Guardia Civil officer inspecting a stopped car during a Ma‑13 traffic check

Fake license plates and driving without a driver's license on the Ma-13: What this case reveals about Mallorca's enforcement practices

During a Ma-13 check in Marratxí on December 21, the Guardia Civil stopped a 55-year-old man with fake license plates and no valid driving permit. A reality check on gaps, risks and practical solutions for the island.

Fake license plates and driving without a driver's license on the Ma-13: What this case reveals about Mallorca's enforcement practices

Key question: How could a vehicle with mismatched plates and a driver whose license had been revoked by a court reach one of Palma's busiest access roads?

On December 21 a Guardia Civil traffic patrol stopped a vehicle on the Ma-13 near Marratxí whose license plates did not match the make and model and which also did not display the correct sticker from the technical vehicle inspection (ITV). The driver, 55 years old, was according to the files not authorized to drive — his driving licence had been revoked by a court. The car was impounded; investigators opened proceedings for document forgery and driving without a valid licence. Legally, forged plates carry prison sentences of six months to three years and fines; driving without a licence can result in fines, imprisonment or community service.

Sounds like an isolated case? Yes and no. It is not the first time vehicles with tampered documents have turned up on Mallorca; see Fake Driver's Licenses in Palma: Fifth Case – An Isolated Incident or a System?.

The Ma-13 is a lifeline in the mornings and evenings: lorries rumbling, commuters, delivery vans, the honking at the Marratxí exit. On a cool December day you see the officer in a yellow safety vest standing next to the Guardia Civil patrol car, the coffee steaming at the service station, and yet such cars sometimes slip through. Why?

In short: because checks are punctual, data are not always immediately available, and fraudsters often look for small time windows. Automatic number plate recognition (ANPR) systems are helpful, but not deployed island-wide. The ITV sticker may reveal defects, but it does not replace a simple real-time cross-check of plates against vehicle databases. And if one of the parties involved — seller, registered keeper, driver — performs verification steps inadequately, room for abuse opens up.

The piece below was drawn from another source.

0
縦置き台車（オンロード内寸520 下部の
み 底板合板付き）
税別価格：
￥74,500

What is often missing in public debate is the perspective of everyday safety. A tampered sticker or a false plate is not a mere administrative offence; it exposes other road users to risk. If an accident happens and the vehicle cannot be correctly identified, the investigation becomes more complicated. It is also rarely discussed how often vehicles are driven by people without a valid licence and what gaps exist in follow-up monitoring when a licence has been revoked; recent reporting highlighted More than 350 drivers without a driver's license in the Balearic Islands: Why the problem on Mallorca shouldn't exist.

A scene: It is early morning at the Marratxí exit, a light northeast wind blows, palms rustle along the access road. A school bus winds by, two construction workers grab croissants at the service station, and the Guardia Civil conducts checks, car by car. Spotting an out-of-place vehicle among all the regular drivers prompts the officer to take a closer look: is the sticker correct? Do the numbers match? Such moments decide whether a potential fraud is exposed — or remains undetected.

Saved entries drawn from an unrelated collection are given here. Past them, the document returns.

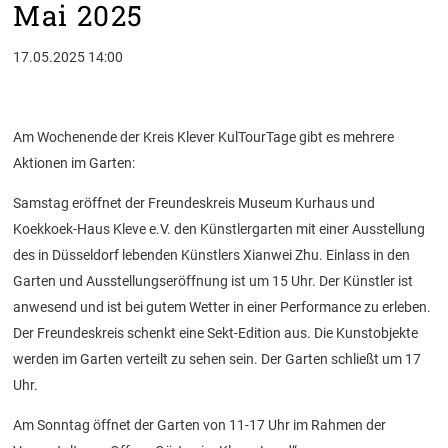
Mai 2025
17.05.2025 14:00
Am Wochenende der Kreis Klever KulTourTage gibt es mehrere
Aktionen im Garten:
Samstag eröffnet der Freundeskreis Museum Kurhaus und
Koekkoek-Haus Kleve e.V. den Künstlergarten mit einer Ausstellung
des in Düsseldorf lebenden Künstlers Xianwei Zhu. Einlass in den
Garten und Ausstellungseröffnung ist um 15 Uhr. Der Künstler ist
anwesend und ist bei gutem Wetter in einer Performance zu erleben.
Der Freundeskreis schenkt eine Sekt-Edition aus. Die Kunstobjekte
werden im Garten verteilt zu sehen sein. Der Garten schließt um 17
Uhr.
Am Sonntag öffnet der Garten von 11-17 Uhr im Rahmen der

Concrete measures that could have a quick effect on the island are pragmatic and not always expensive: first, more coordinated checks at key points like Ma-13 exits, with Guardia Civil and Policía Local sharing data; second, targeted use of mobile plate recognition systems during traffic stops so checks can be made immediately; third, tighter linking of ITV, registration and driving licence databases so licence revocations automatically trigger follow-up actions; fourth, faster administrative steps to immobilize vehicles when the keeper or driver is not authorised.

At the community level, Marratxí can help with simple means: residents and lorry drivers often know the vehicles that park in industrial areas at night. A digitized reporting platform — without bureaucratic overhead — could gather tips and forward them to the responsible units. Also, dealers selling used cars should as standard verify the buyer's entitlement or have clear information obligations so vehicles are not accidentally handed to the wrong people.

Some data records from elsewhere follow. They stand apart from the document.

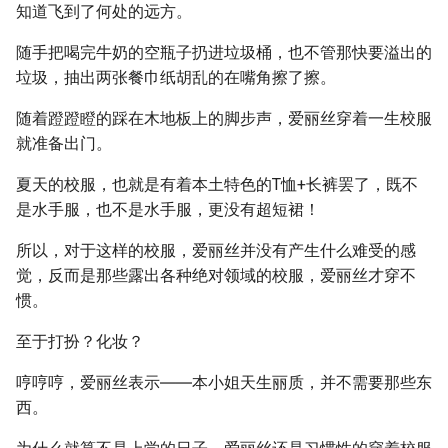
知道飞到了何处的远方。
随手把喝完牛奶的空瓶子扔进垃圾桶，也不管那快要溢出的
垃圾，抽出两张餐巾纸胡乱的在嘴角擦了擦。
随着蹬蹬瞪的踩在木地板上的脚步声，爱丽丝穿着一生校服
就准备出门。
夏天的校服，也就是有着本土特色的T恤+长裤罢了，既不
是水手服，也不是水手服，更没有超短裙！
所以，对于这样的校服，爱丽丝并没有产生什么难受的感
觉，反而是那些露出各种绝对领域的校服，爱丽丝才穿不
惯。
至于打扮？化妆？
哼哼哼，爱丽丝表示――本小姐天生丽质，并不需要那些东
西。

Objections will arise: data protection, cost, resources. These concerns are legitimate but solvable. The aim is not surveillance for its own sake, but a safety net for everyone who uses the Ma-13 daily. Transparent rules, clear checks, short paths between IT systems and police forces — these reduce opportunistic abuse and increase the rate of resolution when something does happen.

Conclusion: The case of the 55-year-old in Marratxí is not just an anecdote. It reflects gaps resulting from punctual checks, fragmented data and sometimes outdated practice. Mallorca's roads will not become safer through declarations of intent, but through concrete, locally adapted measures: intelligent checks on the Ma-13, better data networking and involvement of the neighbourhood. That way, fewer discoveries will be by chance and more interventions will be planned — to protect everyone who travels here.